SUPPLIED ENTRIES Start Marker
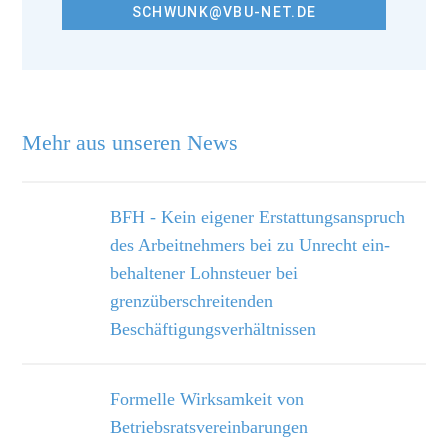
SCHWUNK@VBU-NET.DE
Mehr aus unseren News
BFH - Kein eigener Erstattungsanspruch
des Arbeitnehmers bei zu Unrecht ein­
behaltener Lohnsteuer bei
grenzüberschreitenden
Beschäftigungsverhältnissen
Formelle Wirksamkeit von
Betriebsratsvereinbarungen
SUPPLIED ENTRIES End Marker
- WHAT IS NEEDED
The lines to output run from the one containing "behaltener Lohnsteuer bei" through the last line of the records above; repeat them exactly and nothing more.

- SOLUTION TO THIS TASK
behaltener Lohnsteuer bei
grenzüberschreitenden
Beschäftigungsverhältnissen
Formelle Wirksamkeit von
Betriebsratsvereinbarungen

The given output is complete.